Tasogare-Postcard Fantasy rappresenta un’evoluzione naturale del percorso iniziato con Tea for Tears, consolidando l’approccio yacht rock e incorporando elementi funk in modo ancora più deciso, con incursioni nel pop in stile Carpenters. La partecipazione di musicisti americani (Abraham Laboriel, Robben Ford, Paulinho Da Costa, Russell Ferrante, Ricky Lawson, The Phenix Horns, Carlos Rios) contribuisce a rafforzare il respiro internazionale della produzione. Se l’album fosse stato realmente inciso negli Stati Uniti, come sembra probabile (purtroppo non sono riuscito a trovare molto in rete per quanto riguarda l’esatta ubicazione della registrazione, se non un post su di un forum dedicato al City Pop, ovviamente senza avere conferma di ciò) questo dettaglio aggiungerebbe ulteriore credibilità al risultato finale, che si distingue per la qualità della produzione e degli arrangiamenti. Tasogare-Postcard Fantasy non è soltanto un punto di svolta nella carriera di Ohashi, ma anche una dichiarazione di intenti, con brani che spaziano tra ballate dal sapore jazzy e groove più ritmati, pensati per un pubblico sofisticato e cosmopolita.

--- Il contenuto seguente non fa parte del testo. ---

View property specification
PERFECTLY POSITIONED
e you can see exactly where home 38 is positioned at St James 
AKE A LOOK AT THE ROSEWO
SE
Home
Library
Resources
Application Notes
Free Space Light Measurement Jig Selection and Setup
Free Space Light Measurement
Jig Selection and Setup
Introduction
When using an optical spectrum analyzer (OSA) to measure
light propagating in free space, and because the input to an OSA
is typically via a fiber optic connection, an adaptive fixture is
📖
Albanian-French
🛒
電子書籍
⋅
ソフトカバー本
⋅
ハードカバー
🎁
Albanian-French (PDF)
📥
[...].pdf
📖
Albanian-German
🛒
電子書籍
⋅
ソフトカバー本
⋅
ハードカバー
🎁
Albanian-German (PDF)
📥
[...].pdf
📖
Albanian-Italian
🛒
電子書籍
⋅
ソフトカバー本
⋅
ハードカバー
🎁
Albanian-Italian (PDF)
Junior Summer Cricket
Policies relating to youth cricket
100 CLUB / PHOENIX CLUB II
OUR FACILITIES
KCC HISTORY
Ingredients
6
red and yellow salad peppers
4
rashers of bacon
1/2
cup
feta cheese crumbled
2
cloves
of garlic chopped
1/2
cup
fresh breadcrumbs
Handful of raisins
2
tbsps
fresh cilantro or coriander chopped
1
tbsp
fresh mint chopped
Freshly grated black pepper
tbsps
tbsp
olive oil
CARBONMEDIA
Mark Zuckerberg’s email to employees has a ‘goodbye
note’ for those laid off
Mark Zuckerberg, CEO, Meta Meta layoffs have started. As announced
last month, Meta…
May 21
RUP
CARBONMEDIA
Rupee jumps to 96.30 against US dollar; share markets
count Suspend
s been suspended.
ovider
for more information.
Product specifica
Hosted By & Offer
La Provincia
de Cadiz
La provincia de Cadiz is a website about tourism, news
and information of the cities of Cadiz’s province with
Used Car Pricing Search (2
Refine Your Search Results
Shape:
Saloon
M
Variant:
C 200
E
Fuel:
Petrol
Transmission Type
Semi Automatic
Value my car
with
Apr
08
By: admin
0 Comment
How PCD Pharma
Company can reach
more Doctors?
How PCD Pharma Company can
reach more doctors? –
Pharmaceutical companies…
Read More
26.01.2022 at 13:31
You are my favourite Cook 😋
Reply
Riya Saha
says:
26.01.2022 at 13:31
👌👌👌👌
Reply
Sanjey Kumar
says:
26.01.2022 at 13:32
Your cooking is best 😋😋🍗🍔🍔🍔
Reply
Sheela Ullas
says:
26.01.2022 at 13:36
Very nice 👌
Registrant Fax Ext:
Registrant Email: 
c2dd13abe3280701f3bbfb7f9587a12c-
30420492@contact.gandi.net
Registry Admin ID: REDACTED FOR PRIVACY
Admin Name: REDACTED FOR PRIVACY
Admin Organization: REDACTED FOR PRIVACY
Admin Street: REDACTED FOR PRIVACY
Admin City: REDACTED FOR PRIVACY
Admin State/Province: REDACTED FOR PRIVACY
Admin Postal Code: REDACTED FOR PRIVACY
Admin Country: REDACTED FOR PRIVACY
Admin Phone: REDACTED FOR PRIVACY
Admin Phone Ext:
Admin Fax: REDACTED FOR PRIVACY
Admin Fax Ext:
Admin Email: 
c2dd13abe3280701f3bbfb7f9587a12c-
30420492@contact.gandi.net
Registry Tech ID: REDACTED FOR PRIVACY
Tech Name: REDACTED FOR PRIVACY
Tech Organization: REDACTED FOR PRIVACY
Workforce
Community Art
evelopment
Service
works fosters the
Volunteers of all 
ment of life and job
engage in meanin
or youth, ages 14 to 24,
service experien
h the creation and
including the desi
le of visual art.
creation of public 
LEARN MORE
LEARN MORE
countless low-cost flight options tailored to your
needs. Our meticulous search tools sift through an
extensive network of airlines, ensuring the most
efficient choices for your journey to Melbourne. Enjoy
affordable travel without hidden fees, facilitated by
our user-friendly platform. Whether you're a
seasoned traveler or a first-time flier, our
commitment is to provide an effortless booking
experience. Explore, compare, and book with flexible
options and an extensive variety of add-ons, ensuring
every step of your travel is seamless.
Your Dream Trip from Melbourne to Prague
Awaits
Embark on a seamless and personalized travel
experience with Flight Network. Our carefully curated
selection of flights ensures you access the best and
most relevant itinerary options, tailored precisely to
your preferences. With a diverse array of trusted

Il risultato definitivo di questo percorso si concretizza con Point Zero, il capolavoro di Junko Ohashi. L’album mostra un’artista al culmine delle sue capacità vocali, esplorando una vasta gamma di stili: dal tipico R&B sintetico degli anni ’80 al funk, come nel brano A Love Affair, in cui il genere si arricchisce di rimandi alla tradizione musicale giapponese. Non mancano il soul con sfumature yacht rock, le ballad in stile Carpenters – una costante nella carriera di Ohashi – e le ballad mid-tempo perfettamente calate nell’universo yacht rock, oltre a incursioni nel soft jazz che evocano l’atmosfera di un club notturno.
A sottolineare il cosmopolitismo del disco, Ohashi canta in inglese in cinque dei nove brani presenti, riservando i restanti quattro alla sua lingua madre. Per quanto mi riguarda, Point Zero rappresenta uno dei vertici assoluti del City Pop. È un peccato che sia così sottovalutato, apparendo raramente nelle playlist dedicate al genere. Eppure, è difficile trovare un album meglio costruito di questo, sia per gli arrangiamenti che per la qualità della produzione.
Junko Ohashi ci ha lasciato nel novembre del 2023, lasciandoci in eredità una testimonianza di straordinaria versatilità e ricchezza artistica. Nonostante il suo contributo fondamentale al City Pop, la sua figura rimane meno celebrata rispetto ad altri nomi del genere. Mi auguro che, in un’epoca in cui si riscoprono artisti che definire cani e porci è far loro un complimento, Junko Ohashi possa finalmente ottenere il posto che le spetta nel pantheon della musica giapponese e internazionale.